Так началось мое знакомство е Ниной Стрешневой. И клянусь вам, что в ее обществе я ни разу не был похож на самого себя, вернее, я именно был самим собой — человеком, которого до сих пор никто не знал,— неглупым, начитанным, красноречивым.
Несколько дней пролетели для меня, как мгновение, и вместе с тем это была целая вечность, имя которой — любовь. Да, я полюбил впервые в жизни.
Мы почти целые дни проводили вместе с Ниной, бродили у моря и разговаривали о чем угодно, но только один вопрос я не решался затронуть, верный старомодному понятию, что о любви не говорят.
Наступил день разлуки. В этот день даже солнце показалось мне черным. Но где-то вдали сияла звездочка счастья — встреча, которая предстояла мне с Ниной в Москве. Оказывается, Нива Стрешнева, так же как и я, живет в столице. На прощание Нина дала мне номер своего телефона.

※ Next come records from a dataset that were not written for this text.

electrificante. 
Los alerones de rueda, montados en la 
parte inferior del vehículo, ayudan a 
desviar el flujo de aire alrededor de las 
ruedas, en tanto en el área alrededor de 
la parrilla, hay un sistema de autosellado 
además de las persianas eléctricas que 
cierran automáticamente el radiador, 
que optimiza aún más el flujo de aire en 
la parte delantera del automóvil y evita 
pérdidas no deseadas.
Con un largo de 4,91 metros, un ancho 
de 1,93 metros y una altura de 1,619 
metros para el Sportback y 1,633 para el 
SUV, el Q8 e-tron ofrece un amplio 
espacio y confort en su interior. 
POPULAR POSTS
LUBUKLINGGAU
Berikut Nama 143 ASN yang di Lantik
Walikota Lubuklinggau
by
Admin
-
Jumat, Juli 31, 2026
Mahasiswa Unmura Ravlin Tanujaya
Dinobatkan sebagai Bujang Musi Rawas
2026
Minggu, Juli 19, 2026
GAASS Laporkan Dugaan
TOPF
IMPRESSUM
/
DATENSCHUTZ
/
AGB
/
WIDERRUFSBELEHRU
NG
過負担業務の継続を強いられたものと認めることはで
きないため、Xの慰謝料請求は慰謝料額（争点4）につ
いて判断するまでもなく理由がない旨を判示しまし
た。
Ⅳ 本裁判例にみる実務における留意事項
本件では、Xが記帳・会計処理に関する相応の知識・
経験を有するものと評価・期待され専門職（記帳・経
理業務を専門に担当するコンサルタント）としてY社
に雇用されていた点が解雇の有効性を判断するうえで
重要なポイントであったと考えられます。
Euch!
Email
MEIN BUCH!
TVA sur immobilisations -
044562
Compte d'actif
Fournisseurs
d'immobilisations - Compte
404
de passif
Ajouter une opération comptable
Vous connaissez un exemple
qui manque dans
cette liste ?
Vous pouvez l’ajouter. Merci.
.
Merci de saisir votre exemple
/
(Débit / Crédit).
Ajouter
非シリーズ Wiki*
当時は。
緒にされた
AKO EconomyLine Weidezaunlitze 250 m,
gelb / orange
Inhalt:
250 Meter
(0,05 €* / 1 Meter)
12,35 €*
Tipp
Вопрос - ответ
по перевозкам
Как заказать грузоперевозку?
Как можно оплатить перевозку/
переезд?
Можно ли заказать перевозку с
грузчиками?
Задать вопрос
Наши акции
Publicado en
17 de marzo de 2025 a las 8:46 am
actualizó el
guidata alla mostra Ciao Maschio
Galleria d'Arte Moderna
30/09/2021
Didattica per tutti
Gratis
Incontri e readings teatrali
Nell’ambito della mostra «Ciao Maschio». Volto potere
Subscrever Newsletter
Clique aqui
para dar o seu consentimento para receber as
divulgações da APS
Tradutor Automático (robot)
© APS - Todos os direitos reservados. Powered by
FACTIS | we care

Я не дотянул до конца свой отпуск и помчался в Москву. Сейчас же по приезде позвонил Нине, но не застал ее дома. Звонил несколько раз — и все безрезультатно.
Как потерянный, бродил я по родному городу, ничего не замечая вокруг. Наступил вечер. Я очнулся на Цветном бульваре от удара по плечу. Оглянулся. Передо мной стоял тот самый знакомый, который потом острил и смеялся над моими невзгодами. Он предложил мне:
— Послушайте, у меня лишний билет в цирк. Делать, я вижу, вам нечего, давайте пойдем вместе, посмотрим новую программу.
Я очень люблю цирк. Как все застенчивые люди, я нахожу особенную привлекательность в проявлении смелости, ловкости находчивости и остроумия. А ведь в цирке эти качества главные.
Но в этот вечер, должен признаться, я рассеянно следил за номерами программы. Мысли мои были далеко от манежа, они все еще витали там, на юге, у моря, где я встретился с Ниной Стрешневой. И вдруг я вздрогнул, услышав произнесенное громко, на весь цирк имя и фамилию любимой девушки. Я не поверил своим ушам, но глазам своим вынужден был поверить. Манеж в это время окружали стальные прутья решетки. Рыча и фыркая, вошли в клетку, пружиня могучими лапами, тигры. Вслед за этими страшными зверями появилась на манеже хрупкая фигура девушки в черном камзоле.
Успех молодой укротительницы был огромный... А я... что сказать о себе? Моя феноменальная застенчивость вам известна, и, чем в дальнейшем закончится эта история, даже вообразить не могу...
ФИЛИПП ГОПП
Журнал «Советский цирк» июнь 1960 г.